Debates surrounding employment for people with intellectual disabilities are often focused on the question of whether 'non-mainstream' employment is a suitable alternative to 'mainstream' work. While this binary has structured much of the conversation about what constitutes appropriate employment, it has also constrained thinking about what makes work valuable to people with intellectual disabilities themselves.
This report focuses on the concept of meaningful employment as an alternative approach. Meaningful employment shifts attention away from the formal characteristics of a workplace as either mainstream or non-mainstream, instead asking how individuals can find and sustain work that provides benefits that they personally value.

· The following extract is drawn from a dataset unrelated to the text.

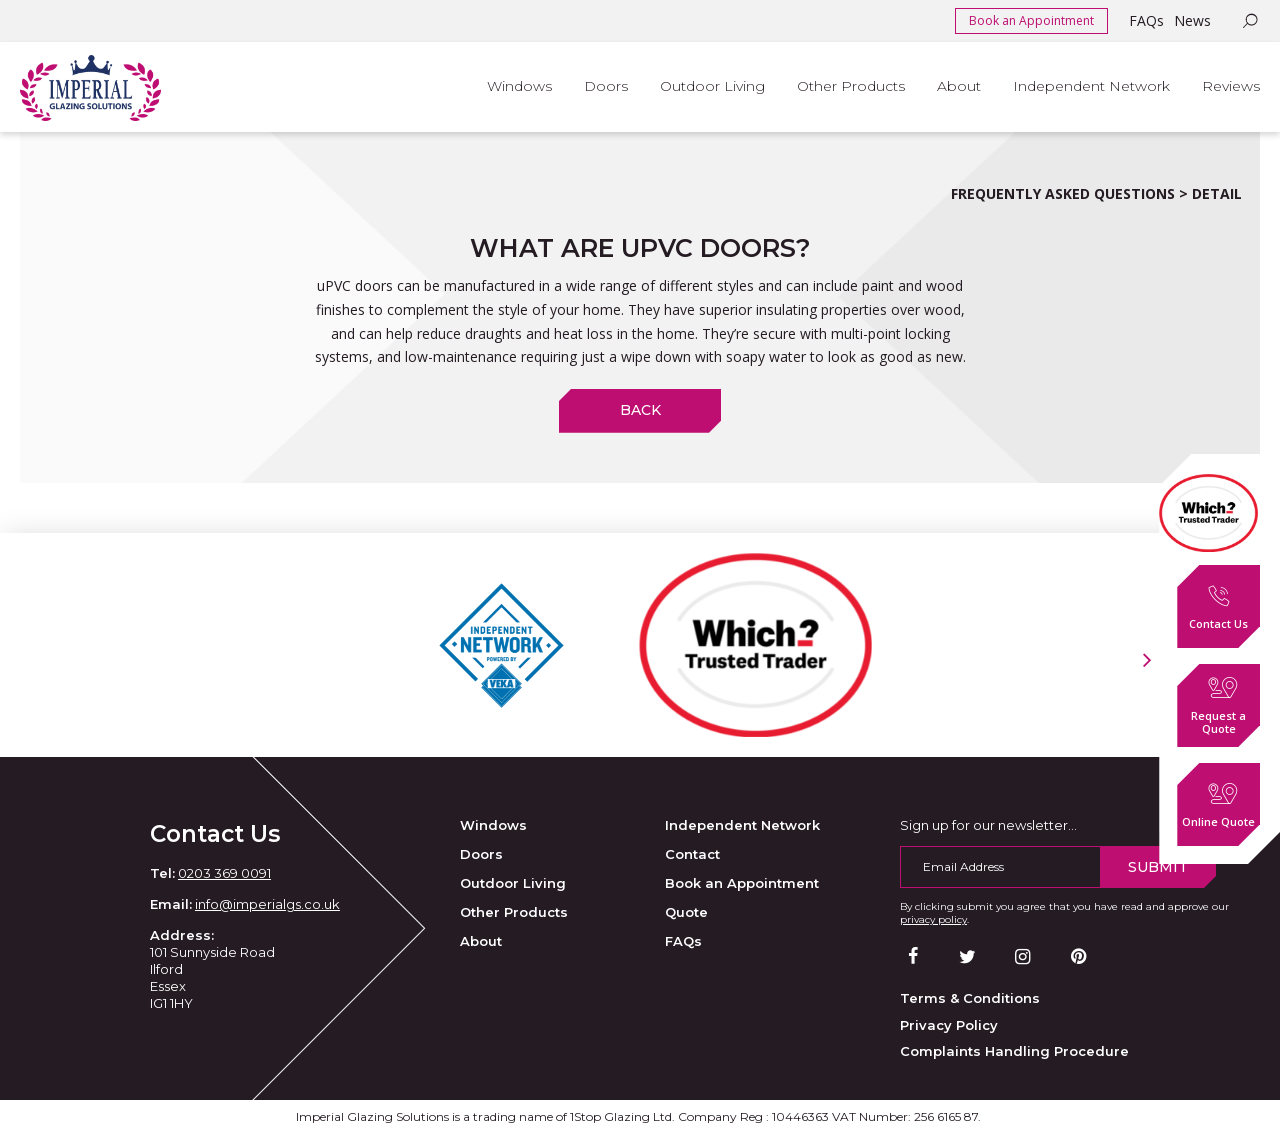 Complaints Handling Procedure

Participants’ strong desire to work and contribute meaningfully is a powerful reminder of the value they place on employment, and of the untapped potential that remains overlooked in current systems. Participants sought social connection, a sense of purpose and recognition, and fair pay. Because of their exclusion in the workforce, some people were forced to make unfair compromises, for example to give up on fair pay, so that they can experience other benefits of employment such as a sense of purpose and social connections.